Dobel: I took the liberty a couple weeks ago of ordering you a little present.
Jerry Falk: What?
Dobel: Well, they're having a sale here on surplus Russian Army riffles.
Jerry Falk: What?
Dobel: Well suppose you're home one night, you know, in bed masturbating and some guys try to break in. You need protection.
Jerry Falk: No! I just dial 9-1-1.
Dobel: Have you ever dialed 9-1-1? It's like trying to get a mortgage.
Jerry Falk: What are you preparing for? The end of civilization?
Amanda: You're the only one I've ever dated who knows exactly what to get me. That's because you have a special vision of me.
[Jerry opens his present]
Jerry Falk: Ah, "No Exit" and "The Flies", Jean-Paul Sartre, that's amazing, thank you so much!
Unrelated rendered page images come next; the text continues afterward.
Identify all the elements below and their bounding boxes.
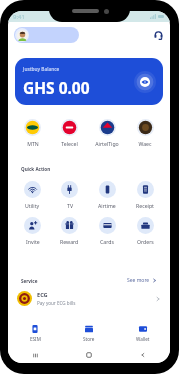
staticText: Telecel bbox=[61, 140, 78, 147]
button[interactable]: Justbuy Balance bbox=[15, 58, 163, 105]
button[interactable]: Orders bbox=[126, 217, 164, 245]
staticText: Quick Action bbox=[21, 166, 51, 172]
button[interactable]: Airtime bbox=[88, 181, 126, 209]
button[interactable]: TV bbox=[51, 181, 88, 209]
staticText: Pay your ECG bills bbox=[37, 300, 76, 306]
staticText: ECG bbox=[37, 291, 48, 299]
staticText: TV bbox=[67, 202, 73, 209]
staticText: GHS 0.00 bbox=[23, 77, 90, 98]
staticText: MTN bbox=[27, 140, 39, 147]
staticText: AirtelTigo bbox=[95, 140, 119, 147]
button[interactable]: ESIM bbox=[8, 320, 62, 346]
button[interactable]: Invite bbox=[14, 217, 51, 245]
staticText: Waec bbox=[138, 140, 152, 147]
button[interactable]: Wallet bbox=[116, 320, 170, 346]
button[interactable]: AirtelTigo bbox=[88, 119, 126, 147]
button[interactable] bbox=[14, 27, 79, 43]
button[interactable]: Receipt bbox=[126, 181, 164, 209]
staticText: Orders bbox=[137, 238, 154, 245]
button[interactable]: See more bbox=[127, 277, 157, 284]
staticText: 9:41 bbox=[13, 13, 25, 21]
button[interactable]: Telecel bbox=[51, 119, 88, 147]
button[interactable]: Show balance bbox=[134, 71, 156, 93]
button[interactable]: Home bbox=[62, 347, 116, 363]
button[interactable]: Reward bbox=[51, 217, 88, 245]
button[interactable]: Customer support bbox=[152, 29, 165, 42]
staticText: Wallet bbox=[136, 336, 150, 342]
button[interactable]: Cards bbox=[88, 217, 126, 245]
staticText: Store bbox=[83, 336, 95, 342]
staticText: Cards bbox=[100, 238, 114, 245]
button[interactable]: MTN bbox=[14, 119, 51, 147]
button[interactable]: Back bbox=[116, 347, 170, 363]
staticText: Airtime bbox=[98, 202, 116, 209]
button[interactable]: Utility bbox=[14, 181, 51, 209]
staticText: Invite bbox=[26, 238, 40, 245]
button[interactable]: Store bbox=[62, 320, 116, 346]
button[interactable]: ECG bbox=[17, 291, 161, 306]
staticText: Justbuy Balance bbox=[23, 66, 60, 73]
staticText: See more bbox=[127, 277, 150, 284]
button[interactable]: Recents bbox=[8, 347, 62, 363]
button[interactable]: Waec bbox=[126, 119, 164, 147]
staticText: Reward bbox=[60, 238, 79, 245]
staticText: Receipt bbox=[136, 202, 154, 209]
staticText: Utility bbox=[25, 202, 40, 209]
staticText: Service bbox=[21, 278, 38, 284]
staticText: ESIM bbox=[30, 336, 41, 342]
Amanda: It was between that and O'Neill. I couldn't decided whose pessimistic nihilism would make you happier.
Jerry Falk: You know I think it was Tennessee Williams who said that "the opposite of death is desire". And I desired you from the first moment we met.
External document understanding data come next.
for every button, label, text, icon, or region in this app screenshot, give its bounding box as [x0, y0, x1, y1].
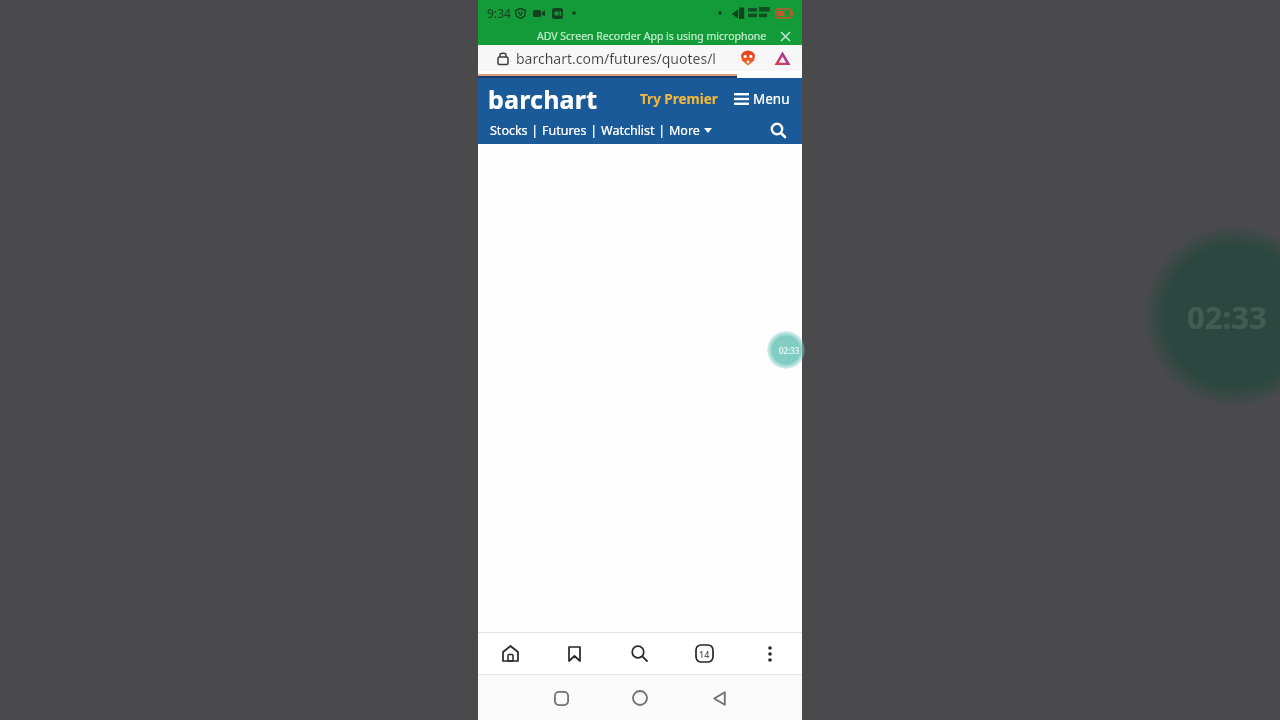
staticText: |: [528, 122, 542, 139]
button[interactable]: [740, 50, 756, 66]
button[interactable]: Try Premier: [640, 90, 718, 108]
staticText: |: [655, 122, 669, 139]
staticText: |: [587, 122, 601, 139]
staticText: 02:33: [779, 345, 800, 356]
button[interactable]: [766, 118, 790, 142]
staticText: Menu: [753, 90, 790, 108]
button[interactable]: [774, 51, 791, 66]
button[interactable]: [542, 633, 607, 674]
staticText: Try Premier: [640, 90, 718, 108]
staticText: Watchlist: [601, 122, 655, 139]
button[interactable]: Futures: [542, 122, 587, 139]
staticText: Futures: [542, 122, 587, 139]
button[interactable]: [625, 683, 655, 713]
button[interactable]: [607, 633, 672, 674]
button[interactable]: [478, 633, 542, 674]
button[interactable]: 14: [672, 633, 737, 674]
button[interactable]: More: [669, 122, 712, 139]
button[interactable]: [737, 633, 802, 674]
staticText: Stocks: [490, 122, 528, 139]
button[interactable]: [704, 683, 734, 713]
staticText: More: [669, 122, 704, 139]
staticText: barchart.com/futures/quotes/l: [516, 49, 716, 68]
button[interactable]: barchart.com/futures/quotes/l: [487, 45, 793, 71]
button[interactable]: Menu: [734, 90, 790, 108]
staticText: 14: [699, 648, 710, 660]
button[interactable]: [546, 683, 576, 713]
staticText: 02:33: [1187, 296, 1267, 338]
staticText: barchart: [488, 82, 598, 116]
staticText: ADV Screen Recorder App is using microph…: [537, 29, 767, 43]
button[interactable]: 02:33: [767, 331, 805, 369]
button[interactable]: Watchlist: [601, 122, 655, 139]
button[interactable]: [777, 28, 793, 44]
button[interactable]: Stocks: [490, 122, 528, 139]
staticText: 9:34: [487, 5, 511, 21]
Jerry Falk: Just how crazy are you huh? Is there more? Do you hear voices on the radio or worship snakes?
David Dobel: You are a member of one of the most persecuted minorities in history. The rifle's on me.
David Dobel: You're a writer, you have a gift. You should have a, a girlfriend, who's, who's, you know, helpful and encouraging. Not some mercurial little jitterbug who'll have you holding up filling stations to keep her in mood elevators.
David Dobel: The thing I'm going to miss the most is the kids. The kids are, are wonderful kids and they're bright, you know. You should see the creative ways they smuggle weapons past the metal detectors, it's amazing.
Jerry Falk: What's happening here, what's going on?
David Dobel: [trying to pivot the piano] I have it under control... Nothing that can't be done with the help of twelve stevedores and some oxen.
David Dobel: You've been with a shrink for years, and yet you're too guilty to say goodbye to this inept little homunculus who poses as your manager.
Harvey Wexler: I ran into Dick Mallory. He's working with a comic who needs material. I naturally told him your price. I said, you know, I told him what you get. The kid works dirty. A lot of bathroom jokes. I said, 'Look. Jerry Falk is a professional! If what you need is bathroom jokes, he can do them.'
Jerry Falk: Harvey?
Harvey Wexler: What's the matter with your voice?
David Dobel: [about the Swarthy guy] He looked at us and said to the other guy "Jews start all wars."
Amanda: Jerry, don't be mad. Don't be mad. And don't be mad at Ron, he was just trying to help.
Jerry Falk: Of course he was. Ron? How could I be upset at Ron? In fact, remind me please to put him on my Christmas list if I can figure out how to make a letterbomb.
Amanda: Who do you need protection from?
Jerry Falk: Burglars, rapists, the Gestapo.